“Ethnic Prejudice” Neither Ethnic Nor PrejudiceRabbi Shafran is the director of public affairs for Agudath Israel of America. The above essay is offered courtesy of the Jewish Telegraphic Agency and is posted her with permission
Rabbi Avi Shafran
The recent Israeli High Court ruling against parents of students in the Israeli town of Emmanuel and the ensuing massive haredi demonstration on the parents’ behalf present an opportunity to either jump to conclusions or objectively evaluate the facts.
Several Sephardi parents – Israelis of North African and Middle-Eastern backgrounds – in the town brought a lawsuit aimed at preventing other parents of students who had been studying in the local Beit Yaakov girls’ school from maintaining a new school the latter group had established. The court ruled that the new school was born of illegal ethnic discrimination and, later, that the “new school” parents’ subsequent second choice – to send their daughters to a school in another city – was also forbidden them. The court fined those parents for each day they refused to comply with its order to return their children to the Emmanuel Beit Yaakov, threatened them with prison and then made good on the threat. On June 17, the parents, wearing their Sabbath clothes, were held aloft and escorted to the prison by a peaceful crowd of tens of thousands, singing and dancing, in a demonstration of support for the soon-to-be prisoners.
What gives here? Well there are two versions. First, the one presented by most media:
Racial prejudice lay at the root of the parents’ desire for a separate school for their children and their refusal to abide by the court ruling. The large number of supporters who turned out on their behalf reflected a general haredi Ashkenazic disdain for the “segregation” of Sephardim.
Version two:
The jailed parents sought only to preserve the religious standards the Emmanuel school had maintained for many years. Changing demographics over the years in Emmanuel brought an influx of families with less stringent standards of Jewish observance, dress and insularity (including things like use of the internet and personal messaging, which are shunned by many haredim for religious reasons) than the original residents of the town. Some of the long-time residents with school-age children saw a need for two different educational institutions to service Emmanuel’s girls. That most of the new families happened to be of Sephardi heritage played no role at all in that decision.
The first version was endorsed by Israel’s High Court, which pronounced that the new school evidenced prejudice and ordered the parents who had founded it to return their children to the Emmanuel Beit Yaakov.

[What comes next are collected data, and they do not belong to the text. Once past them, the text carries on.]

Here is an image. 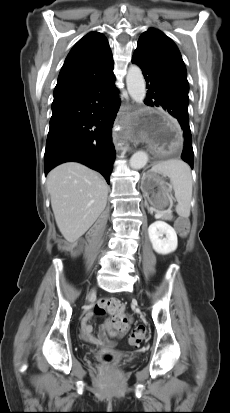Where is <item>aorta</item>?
Here are the masks:
<instances>
[{"mask_svg":"<svg viewBox=\"0 0 230 413\" xmlns=\"http://www.w3.org/2000/svg\"><path fill=\"white\" fill-rule=\"evenodd\" d=\"M127 90L131 98L137 103H143L146 96V84L141 69L137 65H131L126 76ZM148 162V155L144 151H138L130 158V167L139 170Z\"/></svg>","mask_w":230,"mask_h":413,"instance_id":"1","label":"aorta"}]
</instances>
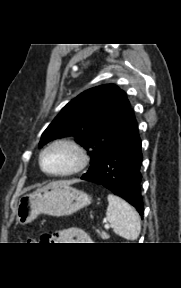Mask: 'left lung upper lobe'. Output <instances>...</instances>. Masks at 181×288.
<instances>
[{
  "instance_id": "5c2ea615",
  "label": "left lung upper lobe",
  "mask_w": 181,
  "mask_h": 288,
  "mask_svg": "<svg viewBox=\"0 0 181 288\" xmlns=\"http://www.w3.org/2000/svg\"><path fill=\"white\" fill-rule=\"evenodd\" d=\"M124 91L114 84L88 89L70 101L43 132L39 148L49 141L74 136L91 158L88 173L96 169L121 136L130 114Z\"/></svg>"
}]
</instances>
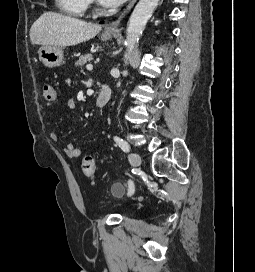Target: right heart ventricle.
Instances as JSON below:
<instances>
[{
    "mask_svg": "<svg viewBox=\"0 0 255 272\" xmlns=\"http://www.w3.org/2000/svg\"><path fill=\"white\" fill-rule=\"evenodd\" d=\"M56 7L64 14L73 17H81L85 13L88 0H55Z\"/></svg>",
    "mask_w": 255,
    "mask_h": 272,
    "instance_id": "right-heart-ventricle-1",
    "label": "right heart ventricle"
}]
</instances>
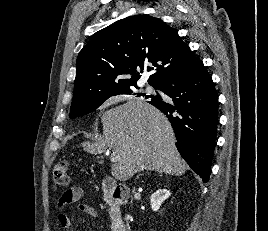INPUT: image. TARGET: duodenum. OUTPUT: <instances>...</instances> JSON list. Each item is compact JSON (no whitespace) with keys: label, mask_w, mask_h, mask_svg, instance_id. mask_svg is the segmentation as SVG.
<instances>
[{"label":"duodenum","mask_w":268,"mask_h":231,"mask_svg":"<svg viewBox=\"0 0 268 231\" xmlns=\"http://www.w3.org/2000/svg\"><path fill=\"white\" fill-rule=\"evenodd\" d=\"M102 193L109 204V214L112 220L113 231H126L121 211V202L128 199V193L113 179L107 178L102 184Z\"/></svg>","instance_id":"1"}]
</instances>
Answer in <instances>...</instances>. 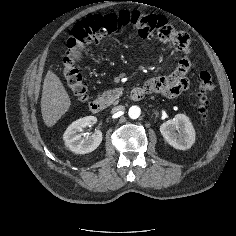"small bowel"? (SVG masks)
I'll list each match as a JSON object with an SVG mask.
<instances>
[{
    "instance_id": "obj_1",
    "label": "small bowel",
    "mask_w": 236,
    "mask_h": 236,
    "mask_svg": "<svg viewBox=\"0 0 236 236\" xmlns=\"http://www.w3.org/2000/svg\"><path fill=\"white\" fill-rule=\"evenodd\" d=\"M182 34V42H174L177 50L182 54L179 58L178 65L174 72L167 76L153 78L147 81L144 85L145 93H158L164 96H174L188 88L186 75L191 67V60L188 56L190 41L187 35ZM181 81L187 82V88L179 91L178 83Z\"/></svg>"
}]
</instances>
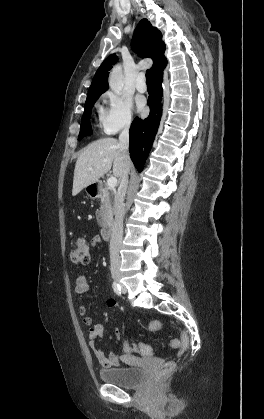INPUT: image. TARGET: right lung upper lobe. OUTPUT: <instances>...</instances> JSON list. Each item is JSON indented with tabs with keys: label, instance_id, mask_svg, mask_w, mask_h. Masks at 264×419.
I'll use <instances>...</instances> for the list:
<instances>
[{
	"label": "right lung upper lobe",
	"instance_id": "right-lung-upper-lobe-1",
	"mask_svg": "<svg viewBox=\"0 0 264 419\" xmlns=\"http://www.w3.org/2000/svg\"><path fill=\"white\" fill-rule=\"evenodd\" d=\"M132 48L134 51H137V48H139L144 57L153 59L154 64L151 68L153 76L163 71L167 61L164 56L165 44L162 42V34L156 27H153L147 19H142L136 26L133 35ZM117 60L118 58L116 55L112 54L103 61L92 80L87 99L101 95L108 89L109 70Z\"/></svg>",
	"mask_w": 264,
	"mask_h": 419
}]
</instances>
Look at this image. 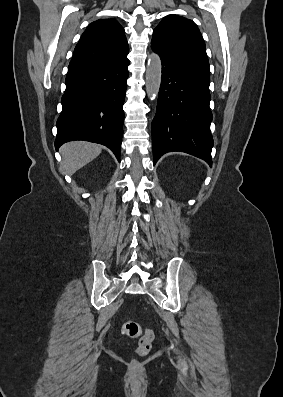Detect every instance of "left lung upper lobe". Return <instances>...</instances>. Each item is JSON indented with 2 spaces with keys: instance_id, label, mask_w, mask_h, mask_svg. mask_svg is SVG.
<instances>
[{
  "instance_id": "left-lung-upper-lobe-1",
  "label": "left lung upper lobe",
  "mask_w": 283,
  "mask_h": 397,
  "mask_svg": "<svg viewBox=\"0 0 283 397\" xmlns=\"http://www.w3.org/2000/svg\"><path fill=\"white\" fill-rule=\"evenodd\" d=\"M151 47L210 81L205 43L192 20L177 15L164 17L153 31Z\"/></svg>"
}]
</instances>
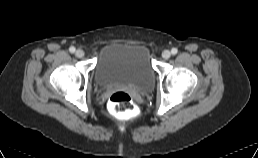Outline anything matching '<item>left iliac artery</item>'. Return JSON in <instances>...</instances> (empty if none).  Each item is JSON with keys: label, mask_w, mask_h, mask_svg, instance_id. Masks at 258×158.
I'll return each mask as SVG.
<instances>
[{"label": "left iliac artery", "mask_w": 258, "mask_h": 158, "mask_svg": "<svg viewBox=\"0 0 258 158\" xmlns=\"http://www.w3.org/2000/svg\"><path fill=\"white\" fill-rule=\"evenodd\" d=\"M177 52H178L177 48H172V49H171V53H172L173 55H176Z\"/></svg>", "instance_id": "left-iliac-artery-1"}]
</instances>
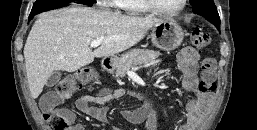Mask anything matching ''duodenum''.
Wrapping results in <instances>:
<instances>
[{"label": "duodenum", "instance_id": "410a0bca", "mask_svg": "<svg viewBox=\"0 0 257 130\" xmlns=\"http://www.w3.org/2000/svg\"><path fill=\"white\" fill-rule=\"evenodd\" d=\"M103 67L107 71L111 70L112 69V61L109 59L105 60L103 63Z\"/></svg>", "mask_w": 257, "mask_h": 130}]
</instances>
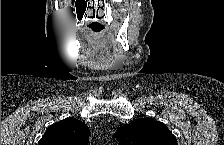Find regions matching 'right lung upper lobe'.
Instances as JSON below:
<instances>
[{"label":"right lung upper lobe","instance_id":"1","mask_svg":"<svg viewBox=\"0 0 224 145\" xmlns=\"http://www.w3.org/2000/svg\"><path fill=\"white\" fill-rule=\"evenodd\" d=\"M89 141V128L85 123L66 118L50 125L38 145H86Z\"/></svg>","mask_w":224,"mask_h":145}]
</instances>
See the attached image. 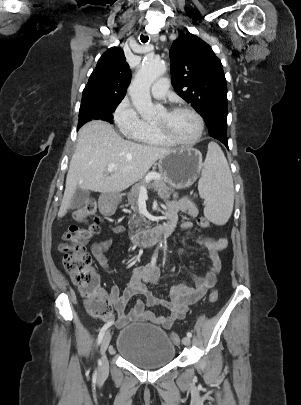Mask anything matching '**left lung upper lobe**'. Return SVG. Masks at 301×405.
<instances>
[{"label": "left lung upper lobe", "instance_id": "1", "mask_svg": "<svg viewBox=\"0 0 301 405\" xmlns=\"http://www.w3.org/2000/svg\"><path fill=\"white\" fill-rule=\"evenodd\" d=\"M172 85L202 115L209 135L227 137V86L221 61L199 37L179 36L170 48Z\"/></svg>", "mask_w": 301, "mask_h": 405}]
</instances>
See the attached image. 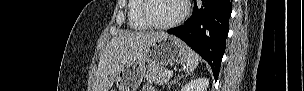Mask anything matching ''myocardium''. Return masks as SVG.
<instances>
[{
  "instance_id": "f54148a6",
  "label": "myocardium",
  "mask_w": 304,
  "mask_h": 91,
  "mask_svg": "<svg viewBox=\"0 0 304 91\" xmlns=\"http://www.w3.org/2000/svg\"><path fill=\"white\" fill-rule=\"evenodd\" d=\"M150 2H151V0H142L141 15H142L143 20L150 26V28H153V29L167 30V29L174 28L185 20V18L188 15V12H189L188 2L186 0H180V2L182 4L181 14L176 19H174L173 21H171L169 23L159 24V23L154 22L149 15Z\"/></svg>"
}]
</instances>
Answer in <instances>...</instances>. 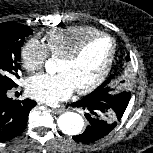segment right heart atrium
<instances>
[{
  "label": "right heart atrium",
  "mask_w": 153,
  "mask_h": 153,
  "mask_svg": "<svg viewBox=\"0 0 153 153\" xmlns=\"http://www.w3.org/2000/svg\"><path fill=\"white\" fill-rule=\"evenodd\" d=\"M20 54L24 68L27 71L34 72L43 67L49 51L43 42L31 38L22 46Z\"/></svg>",
  "instance_id": "1"
}]
</instances>
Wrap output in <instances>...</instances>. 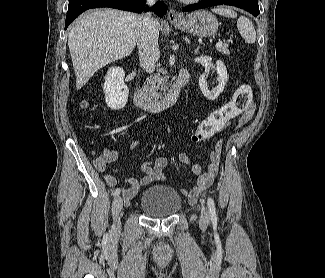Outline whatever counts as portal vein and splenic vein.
Listing matches in <instances>:
<instances>
[{"label": "portal vein and splenic vein", "mask_w": 325, "mask_h": 278, "mask_svg": "<svg viewBox=\"0 0 325 278\" xmlns=\"http://www.w3.org/2000/svg\"><path fill=\"white\" fill-rule=\"evenodd\" d=\"M223 45V42L222 40H218V42L216 43V47H220Z\"/></svg>", "instance_id": "portal-vein-and-splenic-vein-1"}]
</instances>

Those parents, however, insisted, and insist, that the court finding was wrong, that their choice was a matter of religious conscience. They refused to be coerced to send their children to a school of the court’s choice and readily went to jail for their civil disobedience. The larger haredi community, wary of the High Court in the best of circumstances and seeing it as having ignored clear facts in this case, rallied to the parents’ side.
Which version reflects the truth?
There is no doubt that discrimination against Sephardim exists in Israeli society, and that it is pernicious and must be fought wherever it appears. The question about the Emmanuel issue, though, is whether such discrimination – or, rather, parents’ concerns for the tenor of their children’s educations – motivated the establishment of the new school.
Several simple facts, although oddly absent from most news reports, seem to point in one direction: More than a quarter of the girls who had been enrolled in the new school were… Sephardim. And there were Ashkenazi girls who remained in the original Beit Yaakov too. What is more, not one applicant to the new school was rejected. Any girl willing to abide by the school’s standards was welcomed, regardless of her ethnic background. The “segregation,” it seems, consisted of nothing more than two schools offering two different sets of religious standards.
The High Court emperor’s nakedness may have been most succinctly voiced by one of the parents who went to jail, as he was held aloft by the crowd and a reporter’s microphone put before him. “Are you a Sephardi?” asked the off-camera voice, its owner having apparently noticed the man’s complexion.
“Yes,” he replied, “A Yemenite.” Then, with a wry smile at the absurdity of it all, he added “A Yemenite is being taken in [to prison] for racism. Ata meivin? [You understand?]”
And yet the headlines blared on, using charged phrases like “ethnic prejudice” and “segregation,” and portraying the jailed parents and their supporters as seeking to discriminate against Sephardim, invoking, as did the court, American blacks’ struggle for civil rights in the 1950s.
They got it perfectly backward. The haredi parents and marchers were championing their rights as parents to educate their children as they wish. They, if anyone, are the Martin Luther Kings here. The court, sad to say, assumed the Bull Connor role.